Hingga akhir 2024, capaian akses sanitasi layak di Kota Bogor baru sekitar 78 persen. Artinya, masih ada lebih dari 20 persen warga yang belum memiliki akses terhadap sistem pembuangan limbah yang aman dan berkelanjutan.
Warga: Dulu Khawatir, Kini Lebih Tenang
Salah seorang warga RT 05 RW 02 Kelurahan Cibogor, Siti (45), mengaku lega setelah rumahnya tersambung ke septic tank komunal yang dibangun di ujung gang. “Dulu kalau hujan deras, air dari tangki septik saya sering naik ke halaman. Bau sekali. Sekarang alhamdulillah, saluran lancar dan tidak bau lagi,” katanya.
Cerita Siti mencerminkan dampak langsung yang dirasakan warga dari program ini. Selain mengurangi risiko penyakit akibat sanitasi buruk, septic tank komunal juga meringankan beban warga yang sebelumnya harus menguras tangki septik pribadi setiap beberapa bulan.
Tantangan: Perilaku dan Keterbatasan Lahan
Meski program berjalan, tantangan tetap ada. Tidak semua warga langsung setuju ketika saluran limbah rumahnya harus dibongkar dan disambungkan ke sistem komunal. Ada kekhawatiran soal biaya perawatan bersama atau perubahan tata letak kamar mandi.

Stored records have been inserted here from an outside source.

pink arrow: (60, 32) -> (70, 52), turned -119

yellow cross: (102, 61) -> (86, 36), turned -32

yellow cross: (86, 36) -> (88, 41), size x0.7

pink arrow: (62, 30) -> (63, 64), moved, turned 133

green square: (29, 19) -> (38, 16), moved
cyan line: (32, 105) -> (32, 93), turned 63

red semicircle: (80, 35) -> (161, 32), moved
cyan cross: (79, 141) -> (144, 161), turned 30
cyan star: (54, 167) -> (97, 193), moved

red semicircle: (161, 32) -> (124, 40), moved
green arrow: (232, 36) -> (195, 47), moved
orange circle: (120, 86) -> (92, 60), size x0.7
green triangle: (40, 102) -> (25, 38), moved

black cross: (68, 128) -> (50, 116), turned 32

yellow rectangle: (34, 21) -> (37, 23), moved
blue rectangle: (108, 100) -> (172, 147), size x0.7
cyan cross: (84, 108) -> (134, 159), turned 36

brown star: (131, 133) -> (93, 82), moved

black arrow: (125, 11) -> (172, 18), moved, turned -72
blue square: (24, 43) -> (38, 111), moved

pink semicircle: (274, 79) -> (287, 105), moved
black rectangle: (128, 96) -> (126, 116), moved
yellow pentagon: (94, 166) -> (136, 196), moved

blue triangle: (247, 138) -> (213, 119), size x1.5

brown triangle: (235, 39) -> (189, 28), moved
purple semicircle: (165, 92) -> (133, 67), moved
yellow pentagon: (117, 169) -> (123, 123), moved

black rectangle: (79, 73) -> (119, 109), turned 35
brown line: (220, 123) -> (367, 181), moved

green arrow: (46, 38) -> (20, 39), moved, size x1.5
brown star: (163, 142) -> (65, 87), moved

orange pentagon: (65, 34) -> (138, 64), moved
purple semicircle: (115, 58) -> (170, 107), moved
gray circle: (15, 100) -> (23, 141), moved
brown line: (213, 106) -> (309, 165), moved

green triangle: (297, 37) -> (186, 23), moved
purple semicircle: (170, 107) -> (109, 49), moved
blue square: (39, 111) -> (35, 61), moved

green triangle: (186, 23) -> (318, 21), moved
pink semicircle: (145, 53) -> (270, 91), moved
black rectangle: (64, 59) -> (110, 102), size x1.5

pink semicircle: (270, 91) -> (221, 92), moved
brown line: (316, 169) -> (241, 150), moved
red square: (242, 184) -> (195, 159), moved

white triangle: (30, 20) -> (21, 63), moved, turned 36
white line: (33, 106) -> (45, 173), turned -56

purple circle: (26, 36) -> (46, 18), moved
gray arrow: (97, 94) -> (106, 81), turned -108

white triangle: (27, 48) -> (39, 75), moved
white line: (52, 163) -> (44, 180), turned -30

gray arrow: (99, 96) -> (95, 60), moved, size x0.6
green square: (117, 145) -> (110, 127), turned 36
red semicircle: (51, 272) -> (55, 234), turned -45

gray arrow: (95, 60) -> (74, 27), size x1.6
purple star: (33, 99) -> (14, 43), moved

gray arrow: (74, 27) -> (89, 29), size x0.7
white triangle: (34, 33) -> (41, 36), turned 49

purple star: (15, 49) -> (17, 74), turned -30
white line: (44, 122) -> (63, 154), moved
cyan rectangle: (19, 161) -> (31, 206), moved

“Kami butuh pendekatan persuasif dan pendampingan teknis. Ini bukan proyek yang bisa selesai dalam sebulan. Perubahan kebiasaan butuh waktu,” tambah Kepala Dinas PUPR.
Pemkot berencana mempercepat program ini dengan menggandeng kader lingkungan dan PKK di setiap kelurahan sebagai ujung tombak sosialisasi. Target ambisiusnya, pada 2029 seluruh permukiman di Kota Bogor sudah memiliki akses sanitasi aman sesuai standar nasional.
Di balik angka dan anggaran, yang sedang diperjuangkan adalah perubahan kecil namun fundamental: bagaimana air bekas cucian dan kakus tidak lagi mencemari sumur tetangga atau menggenang di selokan depan rumah.